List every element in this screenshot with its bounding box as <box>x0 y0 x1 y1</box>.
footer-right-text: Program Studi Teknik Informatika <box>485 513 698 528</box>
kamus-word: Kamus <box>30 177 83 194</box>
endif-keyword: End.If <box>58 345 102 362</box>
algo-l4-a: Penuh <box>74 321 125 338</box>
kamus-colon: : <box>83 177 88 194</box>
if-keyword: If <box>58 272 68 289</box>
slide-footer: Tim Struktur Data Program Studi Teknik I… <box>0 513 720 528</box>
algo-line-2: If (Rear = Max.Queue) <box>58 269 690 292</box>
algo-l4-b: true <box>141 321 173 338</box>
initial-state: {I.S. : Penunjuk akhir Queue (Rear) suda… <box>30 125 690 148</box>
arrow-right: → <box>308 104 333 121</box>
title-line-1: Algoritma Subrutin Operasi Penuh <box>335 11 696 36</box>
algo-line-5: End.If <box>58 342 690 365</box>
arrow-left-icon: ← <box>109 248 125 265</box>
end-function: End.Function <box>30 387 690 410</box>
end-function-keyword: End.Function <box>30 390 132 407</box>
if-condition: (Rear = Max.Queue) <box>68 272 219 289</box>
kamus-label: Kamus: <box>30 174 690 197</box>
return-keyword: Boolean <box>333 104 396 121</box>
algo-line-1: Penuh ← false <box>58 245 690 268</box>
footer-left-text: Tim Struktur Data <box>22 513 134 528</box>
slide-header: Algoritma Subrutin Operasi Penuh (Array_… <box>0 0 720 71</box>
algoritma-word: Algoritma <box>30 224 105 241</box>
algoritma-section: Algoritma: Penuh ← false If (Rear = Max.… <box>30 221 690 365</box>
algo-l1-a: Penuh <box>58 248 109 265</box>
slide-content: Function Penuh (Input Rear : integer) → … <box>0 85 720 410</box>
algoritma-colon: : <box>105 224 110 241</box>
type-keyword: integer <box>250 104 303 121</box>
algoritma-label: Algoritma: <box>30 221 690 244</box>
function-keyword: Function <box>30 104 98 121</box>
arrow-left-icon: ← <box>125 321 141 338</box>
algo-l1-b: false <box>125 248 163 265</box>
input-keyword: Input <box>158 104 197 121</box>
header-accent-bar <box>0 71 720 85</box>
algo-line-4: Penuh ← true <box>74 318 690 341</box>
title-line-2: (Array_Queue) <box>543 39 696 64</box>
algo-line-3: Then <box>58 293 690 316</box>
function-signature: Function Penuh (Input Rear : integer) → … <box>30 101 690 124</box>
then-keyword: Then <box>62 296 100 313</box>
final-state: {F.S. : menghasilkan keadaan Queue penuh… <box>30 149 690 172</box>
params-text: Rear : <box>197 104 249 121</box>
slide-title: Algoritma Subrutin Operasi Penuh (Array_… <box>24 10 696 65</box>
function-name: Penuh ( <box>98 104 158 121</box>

### AIM OF THE EXERCISE
Tally the lines of the records holding the word "state", then give only the resulting number.

### OUTPUT FOR THIS EXERCISE
2